University's Smart Vending Machines, Light Bulbs, Other Devices Hacked, Used to Attack School's Network
Image: Pixabay

University's Smart Vending Machines, Light Bulbs, Other Devices Hacked, Used to Attack School's Network

Institution locked out of 5,000 systems in attack by Internet-connected soda machines and other devices

February 14, 2017

Network World reports that a university's smart devices, including vending machines and light bulbs, were hacked and used to attack its network.

The problem first surfaced when students complained to the university's help desk about slow or downright inaccessible network connectivity. Unfortunately, the help desk disregarded the signs of a bigger issue shown by these complaints, so the situation had developed into a complex problem by the time a senior member of the IT security team was informed.

That IT team member, known as the "incident commander," began to suspect a bigger issue after the university network showed that users had apparently developed a sudden, intense interest in domains related to seafood.

The commander observed that "the name servers, responsible for Domain Name Service (DNS) lookups, were producing high-volume alerts and showed an abnormal number of sub-domains related to seafood. As the servers struggled to keep up, legitimate lookups were being dropped, preventing access to the majority of the internet."

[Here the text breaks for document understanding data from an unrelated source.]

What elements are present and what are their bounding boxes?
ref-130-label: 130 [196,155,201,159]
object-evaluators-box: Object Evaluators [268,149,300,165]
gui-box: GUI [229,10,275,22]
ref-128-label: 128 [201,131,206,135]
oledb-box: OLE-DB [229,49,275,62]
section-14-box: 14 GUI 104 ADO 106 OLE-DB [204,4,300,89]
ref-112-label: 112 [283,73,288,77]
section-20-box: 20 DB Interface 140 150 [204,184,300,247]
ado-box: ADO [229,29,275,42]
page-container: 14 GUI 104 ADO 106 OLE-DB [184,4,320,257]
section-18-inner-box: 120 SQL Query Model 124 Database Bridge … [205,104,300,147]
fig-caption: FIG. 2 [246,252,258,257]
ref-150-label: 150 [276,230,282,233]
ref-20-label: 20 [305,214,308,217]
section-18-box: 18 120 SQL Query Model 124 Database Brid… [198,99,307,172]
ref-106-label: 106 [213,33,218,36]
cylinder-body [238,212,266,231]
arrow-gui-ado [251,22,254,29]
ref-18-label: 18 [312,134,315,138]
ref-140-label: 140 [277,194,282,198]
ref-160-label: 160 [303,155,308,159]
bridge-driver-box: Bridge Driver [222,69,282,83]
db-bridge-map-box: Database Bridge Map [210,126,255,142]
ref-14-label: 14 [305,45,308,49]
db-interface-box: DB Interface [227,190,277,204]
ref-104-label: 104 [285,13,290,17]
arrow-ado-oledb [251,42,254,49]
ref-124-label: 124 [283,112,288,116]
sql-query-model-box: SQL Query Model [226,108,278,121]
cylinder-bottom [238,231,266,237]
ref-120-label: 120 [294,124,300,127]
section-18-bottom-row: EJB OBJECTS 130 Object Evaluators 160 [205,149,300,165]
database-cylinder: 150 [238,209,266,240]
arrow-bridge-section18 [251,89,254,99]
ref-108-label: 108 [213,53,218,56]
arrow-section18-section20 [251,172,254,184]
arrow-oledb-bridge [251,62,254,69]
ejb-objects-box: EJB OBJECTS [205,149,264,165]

This explained why the network was running so slowly, but little else. So the university contacted the Verizon RISK (Research, Investigations, Solutions and Knowledge) Team and provided its DNS and firewall logs. The Team found that the school's hijacked vending machines, as well as 5,000 other devices connected to the network, were making DNS requests related to seafood every 15 minutes.

"With a massive campus to monitor and manage, everything from light bulbs to vending machines had been connected to the network for ease of management and improved efficiencies," the commander explained. "While these IoT [Internet of Things] systems were supposed to be isolated from the rest of the network, it was clear that they were all configured to use DNS servers in a different subnet."

The commander went on to describe how an "emergent IoT botnet" (a network of devices infected with malware and controlled as a group without the knowledge of the owners) "spread from device to device by brute forcing default and weak passwords. Once the password was known, the malware had full control of the device and would check in with command infrastructure for updates and change the device's password, locking us out of the 5,000 systems."

The senior member thought at first that the only way to fix the problem was to replace all the smart devices, including "every soda machine and lamp post." Upon realizing how the botnet was spreading, however, the university intercepted a clear-text malware password for an infected device using a packet sniffer.

Hours letter, the university had a complete list of new passwords assigned to the compromised devices. One of its developers then used these passwords to write a script, allowing the Team to log in, update the password, and eliminate the infection across all the infected devices at one time.